Emmanuel Macron è il nuovo presidente della Francia e l’Europa tira un sospiro di sollievo, anzi festeggia. Gli exit poll pubblicati alla chiusura delle urne del ballottaggio per le presidenziali non hanno lasciato dubbi: il candidato di EnMarche ha ottenuto tra il 65,5% e il 66,1% dei voti, mentre Marine Le Pen si ferma tra il 33,9% e il 34,5%. Per la Francia si apre una nuova pagina della storia.

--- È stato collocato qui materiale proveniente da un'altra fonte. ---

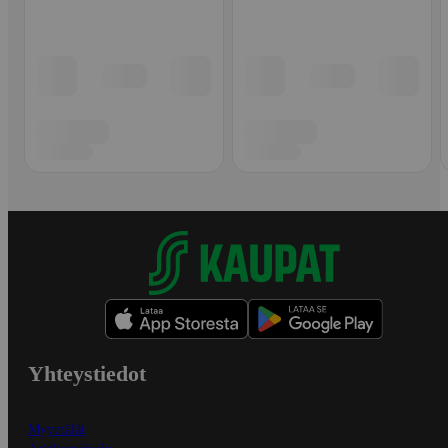
Yhteystiedot
Myymälät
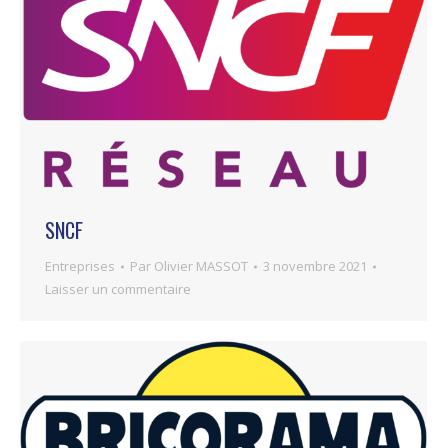
SNCF
Entreprises
Par
Olivier MASSOT
3 novembre 2021
Laisser un commentaire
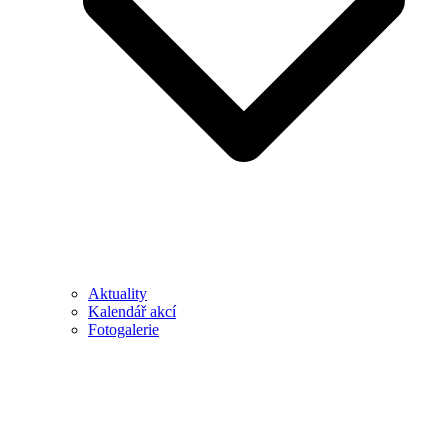
Aktuality
Kalendář akcí
Fotogalerie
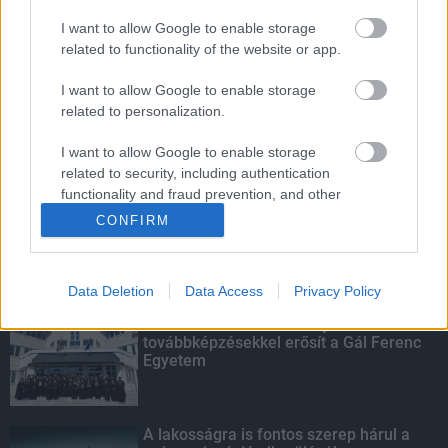
I want to allow Google to enable storage
Parfümöt és élelmiszert rejtett a
related to functionality of the website or app.
táskájába két lány Szekszárdon
I want to allow Google to enable storage
related to personalization.
I want to allow Google to enable storage
Több mint 40 helyszínen dolgozik
fennakadás nélkül a Híd-csoport
related to security, including authentication
functionality and fraud prevention, and other
user protection.
CONFIRM
KIEMELT
Data Deletion
Data Access
Privacy Policy
Kecskeméten is szakirányú
továbbképzésekkel erősít a Gál Ferenc
Egyetem
A lakosságra is fontos szerep hárul a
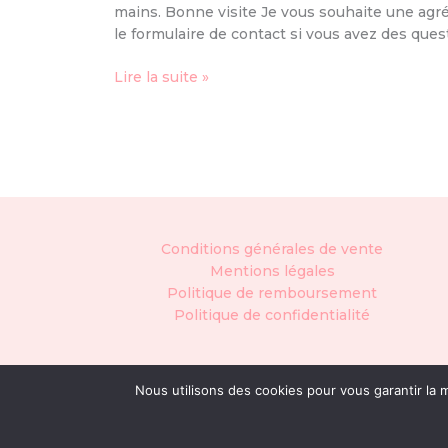
mains. Bonne visite Je vous souhaite une agré
le formulaire de contact si vous avez des ques
Lire la suite »
Conditions générales de vente
Mentions légales
Politique de remboursement
Politique de confidentialité
Nous utilisons des cookies pour vous garantir la m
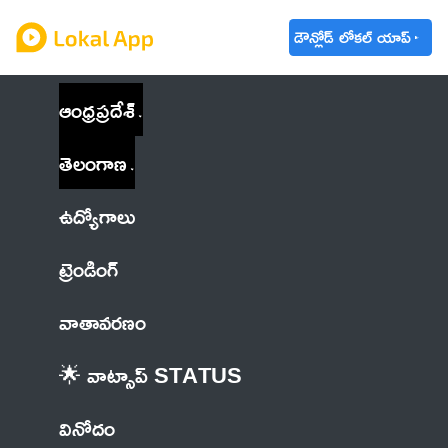
డౌన్లోడ్ లోకల్ యాప్
ఆంధ్రప్రదేశ్
తెలంగాణ
ఉద్యోగాలు
ట్రెండింగ్
వాతావరణం
🌟 వాట్సాప్ STATUS
వినోదం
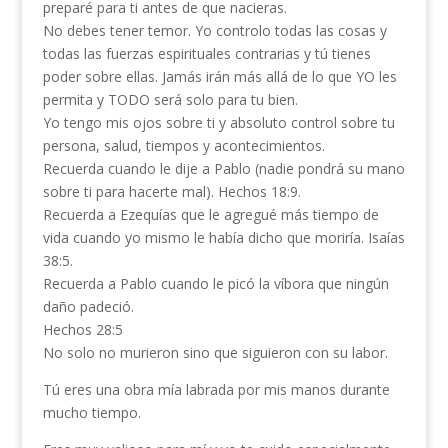
preparé para ti antes de que nacieras.
No debes tener temor. Yo controlo todas las cosas y
todas las fuerzas espirituales contrarias y tú tienes
poder sobre ellas. Jamás irán más allá de lo que YO les
permita y TODO será solo para tu bien.
Yo tengo mis ojos sobre ti y absoluto control sobre tu
persona, salud, tiempos y acontecimientos.
Recuerda cuando le dije a Pablo (nadie pondrá su mano
sobre ti para hacerte mal). Hechos 18:9.
Recuerda a Ezequías que le agregué más tiempo de
vida cuando yo mismo le había dicho que moriría. Isaías
38:5.
Recuerda a Pablo cuando le picó la víbora que ningún
daño padeció.
Hechos 28:5
No solo no murieron sino que siguieron con su labor.
Tú eres una obra mía labrada por mis manos durante
mucho tiempo.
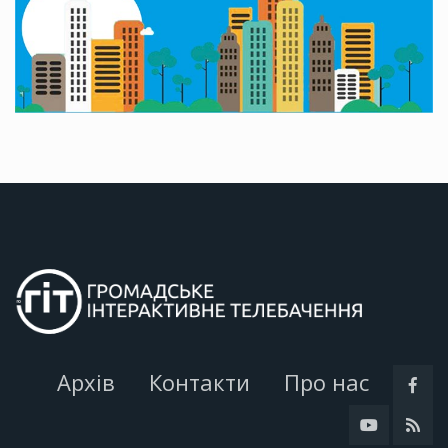
Архів
Контакти
Про нас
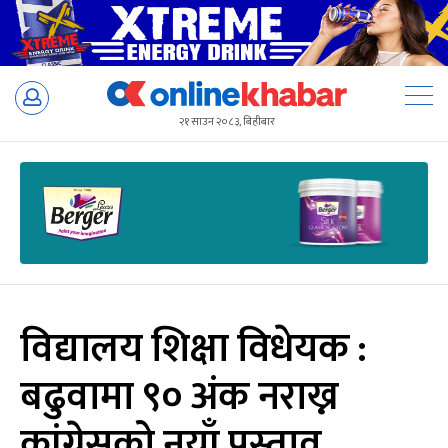
Skip
to
२१ साउन २०८३, बिहीबार
content
विद्यालय शिक्षा विधेयक :
बढुवामा ९० अंक नराख्न
कांग्रेसको नयाँ प्रस्ताव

Macron ha assicurato ai francesi di avere bene inteso la collera, l’ansia e i dubbi della gente. La sua responsabilità inizia con ascoltare i francesi, compresi i sostenitori della sua avversaria al ballottaggio, la candidata del Front National Marine Le Pen, a cui ha inviato un saluto repubblicano. Dunque adesso spetta al neo presidente difendere la Francia, i suoi interessi vitali, la sua immagine e l’Europa, la comunità di destini che si sono dati i popoli del nostro continente dove la civilizzazione è in gioco, la maniera di vivere e di essere liberi, di portare avanti i valori e le speranze. Restando saldamente concentrati alla lotta al terrorismo.

La candidata del Front National ha subito ammesso la sconfitta, in un discorso tenuto poco dopo la diffusione degli exit poll, definendo il voto un risultato massiccio e storico per il suo partito. Le Pen guarda già alle legislative di giugno, mentre gli altri partiti politici hanno perso forza elettorale e si sono screditati. Ora le elezioni per il rinnovo dell’Assemblea Nazionale, Le Pen sarà alla testa di questa battaglia per difendere l’indipendenza, la libertà, la prosperità della Francia, proponendo di trasformare il movimento in una nuova forza politica, necessaria per risollevare il Paese. Il numero due del partito Florian Philippot ha specificato che il Front National cambierà anche nome.

Intanto è stata bassa l’affluenza a conferma della grande difficoltà da parte dei grandi partiti assenti al ballottaggio cominciando dall’estrema sinistra di Jean-Luc Mélenchon. Gli isitituti demoscopici stimano l’astensionismo sopra al 25%. Ma intanto in Europa si festeggia per la vittoria di Macron, a cominciare dall’Italia, dove il presidente del Consiglio Paolo Gentiloni ha twittato: “Evviva #Macron presidente. Una speranza si aggira per l’Europa”. “Emmanuel Macron ha vinto. Brinda la Francia e chi crede nell’Europa, nel libero mercato, nella solidarietà. Lo aspettiamo a Taormina al G7”, ha scritto su Twitter il ministro degli Esteri Angelino Alfano.

La vittoria di Macron è una vittoria per un Europa forte e unita, ha detto il portavoce della Cancelliera tedesca Angela Merkel. I francesi hanno fatto la scelta per un futuro europeo, ha affermato, felicitandosi, il presidente della Commissione europea, Jean-Claude Juncker. Mentre il presidente del Consiglio europeo, Donald Tusk, si è compiaciuto per la decisione dei francesi a favore di “la Liberté, l’Egalité, la Fraternité”. Anche la premier britannica Theresa May ha fatto subito le congratulazioni a Macron, senza parlare di Europa. Sostenendo che la Francia è uno dei più stretti alleati e aspettano il momento di lavorare con il nuovo presidente su un ampio raggio di priorità condivise. Il presidente Usa Donald Trump si è a sua volta congratulato per “l’ampia vittoria”.